Ainsi j’ai cru que l’Armée des ombres me faisait le même coup que Brazil sorti 16 ans après lui, plagiat ou remake par anticipation, je m’attendais à ce que ce faux happy end se termine mal et cyniquement, façon « tout ça c’était dans sa tête » d’autant plus que par une erreur d’appréciation visuelle dont je faisais une preuve irréfutable de mon interprétation, j’ai cru reconnaître « Félix » dans la personne qui tend la main à Ventura, « Félix » dont on sait qu’il est mort il y a déjà plusieurs scènes (un peu plus tard j’ai fini par admettre, à la faveur d’un gros plan, qu’il s’agissait non de « Félix » mais d’un autre personnage, « le bison » ). Pendant quelques minutes, j’ai été persuadé de voir une scène imaginaire inventée par les derniers soubresauts du cerveau de Gerbier à l’agonie.
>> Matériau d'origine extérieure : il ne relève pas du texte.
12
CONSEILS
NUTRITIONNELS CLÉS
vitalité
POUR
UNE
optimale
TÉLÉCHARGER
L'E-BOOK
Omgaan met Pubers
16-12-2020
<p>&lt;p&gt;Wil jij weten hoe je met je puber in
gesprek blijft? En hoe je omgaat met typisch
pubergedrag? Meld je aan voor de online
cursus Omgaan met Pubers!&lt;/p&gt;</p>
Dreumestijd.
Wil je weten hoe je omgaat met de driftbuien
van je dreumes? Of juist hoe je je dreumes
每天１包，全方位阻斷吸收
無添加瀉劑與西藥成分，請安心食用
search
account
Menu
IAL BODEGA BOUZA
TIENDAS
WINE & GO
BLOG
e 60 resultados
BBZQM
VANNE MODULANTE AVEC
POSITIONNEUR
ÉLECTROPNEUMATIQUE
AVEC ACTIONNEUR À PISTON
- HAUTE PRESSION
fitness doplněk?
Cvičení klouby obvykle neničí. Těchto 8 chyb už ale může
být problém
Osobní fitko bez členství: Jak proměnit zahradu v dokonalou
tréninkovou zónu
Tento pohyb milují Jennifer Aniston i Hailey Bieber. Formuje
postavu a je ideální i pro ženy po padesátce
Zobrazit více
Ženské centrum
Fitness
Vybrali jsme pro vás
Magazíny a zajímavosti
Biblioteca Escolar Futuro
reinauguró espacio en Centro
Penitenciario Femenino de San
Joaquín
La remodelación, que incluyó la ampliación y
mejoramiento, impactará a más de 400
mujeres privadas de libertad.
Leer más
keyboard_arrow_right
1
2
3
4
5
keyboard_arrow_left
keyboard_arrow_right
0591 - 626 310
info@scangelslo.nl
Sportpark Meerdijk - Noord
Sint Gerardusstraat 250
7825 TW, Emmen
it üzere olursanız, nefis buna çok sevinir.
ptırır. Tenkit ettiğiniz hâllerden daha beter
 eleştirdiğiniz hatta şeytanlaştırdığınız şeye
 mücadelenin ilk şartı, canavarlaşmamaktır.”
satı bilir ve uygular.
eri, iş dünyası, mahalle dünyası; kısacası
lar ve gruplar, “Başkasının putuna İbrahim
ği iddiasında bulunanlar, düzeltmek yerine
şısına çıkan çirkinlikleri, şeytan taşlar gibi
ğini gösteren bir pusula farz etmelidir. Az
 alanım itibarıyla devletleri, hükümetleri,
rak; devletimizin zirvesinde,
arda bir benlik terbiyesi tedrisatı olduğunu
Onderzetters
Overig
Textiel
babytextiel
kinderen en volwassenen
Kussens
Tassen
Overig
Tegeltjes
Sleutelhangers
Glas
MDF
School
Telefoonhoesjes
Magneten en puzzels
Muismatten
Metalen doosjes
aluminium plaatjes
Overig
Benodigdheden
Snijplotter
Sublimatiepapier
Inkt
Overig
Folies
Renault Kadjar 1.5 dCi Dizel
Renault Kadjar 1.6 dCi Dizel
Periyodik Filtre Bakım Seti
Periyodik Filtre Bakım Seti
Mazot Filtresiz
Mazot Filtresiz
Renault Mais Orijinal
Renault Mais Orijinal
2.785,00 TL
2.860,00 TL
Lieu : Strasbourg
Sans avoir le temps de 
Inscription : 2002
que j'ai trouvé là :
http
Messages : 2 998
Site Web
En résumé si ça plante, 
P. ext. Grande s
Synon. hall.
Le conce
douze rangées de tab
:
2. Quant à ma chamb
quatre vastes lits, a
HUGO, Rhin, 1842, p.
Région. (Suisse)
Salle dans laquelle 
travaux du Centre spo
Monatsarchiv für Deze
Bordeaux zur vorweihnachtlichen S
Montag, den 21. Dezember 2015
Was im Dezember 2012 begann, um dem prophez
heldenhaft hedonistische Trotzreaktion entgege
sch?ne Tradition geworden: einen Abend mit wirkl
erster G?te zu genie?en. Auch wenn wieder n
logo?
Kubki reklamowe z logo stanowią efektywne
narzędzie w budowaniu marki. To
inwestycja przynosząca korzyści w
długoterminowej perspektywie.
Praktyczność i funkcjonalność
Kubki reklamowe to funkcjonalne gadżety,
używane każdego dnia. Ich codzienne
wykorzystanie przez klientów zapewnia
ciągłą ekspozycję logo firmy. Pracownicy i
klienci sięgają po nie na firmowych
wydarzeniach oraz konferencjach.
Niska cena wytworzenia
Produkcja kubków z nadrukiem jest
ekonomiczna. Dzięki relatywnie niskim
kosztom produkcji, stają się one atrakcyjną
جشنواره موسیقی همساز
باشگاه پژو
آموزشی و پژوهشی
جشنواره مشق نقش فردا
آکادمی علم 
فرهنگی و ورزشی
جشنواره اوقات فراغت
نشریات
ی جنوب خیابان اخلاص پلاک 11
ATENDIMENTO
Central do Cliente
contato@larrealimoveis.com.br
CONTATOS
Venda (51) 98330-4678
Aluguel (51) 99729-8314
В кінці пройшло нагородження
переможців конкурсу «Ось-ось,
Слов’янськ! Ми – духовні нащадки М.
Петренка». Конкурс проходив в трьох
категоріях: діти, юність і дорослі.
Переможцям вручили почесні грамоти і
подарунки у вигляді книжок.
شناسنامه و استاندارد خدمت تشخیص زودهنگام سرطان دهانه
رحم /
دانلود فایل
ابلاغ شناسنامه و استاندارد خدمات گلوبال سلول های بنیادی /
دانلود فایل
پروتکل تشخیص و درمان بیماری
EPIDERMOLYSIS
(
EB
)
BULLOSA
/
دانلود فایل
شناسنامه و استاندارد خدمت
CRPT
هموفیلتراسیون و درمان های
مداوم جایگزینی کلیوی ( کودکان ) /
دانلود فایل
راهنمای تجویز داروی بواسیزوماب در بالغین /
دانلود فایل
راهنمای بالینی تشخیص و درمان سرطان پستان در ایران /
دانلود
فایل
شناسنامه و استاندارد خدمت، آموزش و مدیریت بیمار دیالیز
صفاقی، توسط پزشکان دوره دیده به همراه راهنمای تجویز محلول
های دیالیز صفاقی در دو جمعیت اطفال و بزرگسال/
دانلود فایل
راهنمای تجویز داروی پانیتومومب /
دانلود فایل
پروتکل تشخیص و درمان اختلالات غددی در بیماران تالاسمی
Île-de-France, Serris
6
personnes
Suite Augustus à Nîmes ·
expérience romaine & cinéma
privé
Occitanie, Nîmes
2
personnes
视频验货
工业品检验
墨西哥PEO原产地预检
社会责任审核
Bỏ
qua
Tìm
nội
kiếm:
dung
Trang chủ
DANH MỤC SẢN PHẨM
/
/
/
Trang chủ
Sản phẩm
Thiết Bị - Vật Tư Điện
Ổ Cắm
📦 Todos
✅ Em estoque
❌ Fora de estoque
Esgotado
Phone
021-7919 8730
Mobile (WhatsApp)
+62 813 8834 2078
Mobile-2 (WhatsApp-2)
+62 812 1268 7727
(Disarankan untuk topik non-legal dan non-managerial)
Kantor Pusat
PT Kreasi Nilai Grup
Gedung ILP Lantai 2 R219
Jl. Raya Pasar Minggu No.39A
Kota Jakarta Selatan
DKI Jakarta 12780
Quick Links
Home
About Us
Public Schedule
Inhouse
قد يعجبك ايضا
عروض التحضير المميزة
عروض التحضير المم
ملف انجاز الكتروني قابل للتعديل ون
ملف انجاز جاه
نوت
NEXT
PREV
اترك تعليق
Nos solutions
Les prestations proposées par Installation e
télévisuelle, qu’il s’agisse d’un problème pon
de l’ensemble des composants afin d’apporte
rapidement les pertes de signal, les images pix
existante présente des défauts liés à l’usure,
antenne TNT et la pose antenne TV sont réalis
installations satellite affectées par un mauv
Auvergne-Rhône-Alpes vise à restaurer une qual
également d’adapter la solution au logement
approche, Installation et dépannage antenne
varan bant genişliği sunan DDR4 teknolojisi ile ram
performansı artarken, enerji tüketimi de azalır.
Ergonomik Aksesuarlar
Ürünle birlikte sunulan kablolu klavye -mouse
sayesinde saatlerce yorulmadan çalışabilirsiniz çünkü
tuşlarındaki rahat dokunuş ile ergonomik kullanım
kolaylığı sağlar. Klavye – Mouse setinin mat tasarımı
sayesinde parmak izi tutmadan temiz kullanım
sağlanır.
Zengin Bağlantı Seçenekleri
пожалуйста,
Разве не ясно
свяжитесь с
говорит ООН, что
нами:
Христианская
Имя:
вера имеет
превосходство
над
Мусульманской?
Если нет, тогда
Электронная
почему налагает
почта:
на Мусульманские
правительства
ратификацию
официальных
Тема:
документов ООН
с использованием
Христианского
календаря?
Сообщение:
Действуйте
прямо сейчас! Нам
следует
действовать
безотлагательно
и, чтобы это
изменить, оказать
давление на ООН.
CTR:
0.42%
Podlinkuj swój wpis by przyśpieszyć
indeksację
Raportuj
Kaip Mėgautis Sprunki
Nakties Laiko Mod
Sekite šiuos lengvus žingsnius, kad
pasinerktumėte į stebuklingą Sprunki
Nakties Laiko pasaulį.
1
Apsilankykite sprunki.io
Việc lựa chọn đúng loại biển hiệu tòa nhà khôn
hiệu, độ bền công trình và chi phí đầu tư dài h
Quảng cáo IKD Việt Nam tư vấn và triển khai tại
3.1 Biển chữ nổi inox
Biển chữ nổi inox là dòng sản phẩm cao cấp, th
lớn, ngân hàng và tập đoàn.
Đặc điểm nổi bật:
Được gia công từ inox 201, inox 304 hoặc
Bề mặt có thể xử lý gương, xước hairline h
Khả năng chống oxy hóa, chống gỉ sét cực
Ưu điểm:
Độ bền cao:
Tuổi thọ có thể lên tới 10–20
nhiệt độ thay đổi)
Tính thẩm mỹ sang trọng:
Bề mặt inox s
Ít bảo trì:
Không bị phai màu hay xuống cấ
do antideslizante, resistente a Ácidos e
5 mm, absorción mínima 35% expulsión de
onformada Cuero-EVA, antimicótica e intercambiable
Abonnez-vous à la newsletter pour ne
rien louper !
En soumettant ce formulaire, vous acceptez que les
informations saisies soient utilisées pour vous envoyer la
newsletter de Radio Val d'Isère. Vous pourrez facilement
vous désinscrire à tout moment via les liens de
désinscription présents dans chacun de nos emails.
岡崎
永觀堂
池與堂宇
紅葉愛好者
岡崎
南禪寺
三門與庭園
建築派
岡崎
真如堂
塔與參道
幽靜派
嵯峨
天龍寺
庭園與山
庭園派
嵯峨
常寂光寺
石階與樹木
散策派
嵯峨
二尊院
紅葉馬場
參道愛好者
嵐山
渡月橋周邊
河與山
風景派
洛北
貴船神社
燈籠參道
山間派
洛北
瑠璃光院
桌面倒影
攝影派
Puis, comme l’histoire se poursuivait, j’ai eu des doutes pendant les minutes suivantes, des hésitations, enfin quand j’ai vu que le film partait ailleurs j’ai définitivement évacué ma théorie stupide de plagiat par anticipation et je n’en ai parlé à personne de peur de me couvrir de ridicule.
Et puis voilà, coup de théâtre : j’attaque le Dossier jaune, tome 5, et vous venez me confirmer que c’est moi qui avais raison, pas le film !
Merci énormément pour cela, et bravo pour tout le reste,
Fabrice Vigne

Grégoire Bouillier m’a répondu. Les auteurs qui prennent la peine de prolonger (l’effet de) leur livre en répondant au courrier de leurs fans sont admirables pour plus d’une raison.

Cher Fabrice,
Merci de votre message, merci beaucoup !
C’est « drôle » ces coïncidences. (…)
Concernant L’Armée des ombres, je suis heureux que, vous aussi, ayez d’emblée perçu à quel point la scène du tunnel est improbable, à quel point il y a quelque chose d’anormal dans cette scène (même si je crois me souvenir que dans son livre, Kessel raconte que cette évasion eut réellement lieu). En tout cas, elle est filmée comme une « intervention divine » (deus ex machina) et je ne crois pas m’être trompé en disant que cette évasion, Melville la filme comme une « élévation » au sens chrétien du terme, c’est-à-dire que Gerbier est mort dans le tunnel. Tout est dans le zoom… 🙂
Bref.
Merci vraiment d’avoir partagé avec moi les ramifications que mon livre a tissées avec vous.
Que la littérature s’invite dans nos vies, que demander de plus ?
Très amicalement.
Grégoire Bouillier (avec Bmore et Penny)

Rendez-vous au sixième et dernier tome. Mais je vais sans doute prendre tout mon temps.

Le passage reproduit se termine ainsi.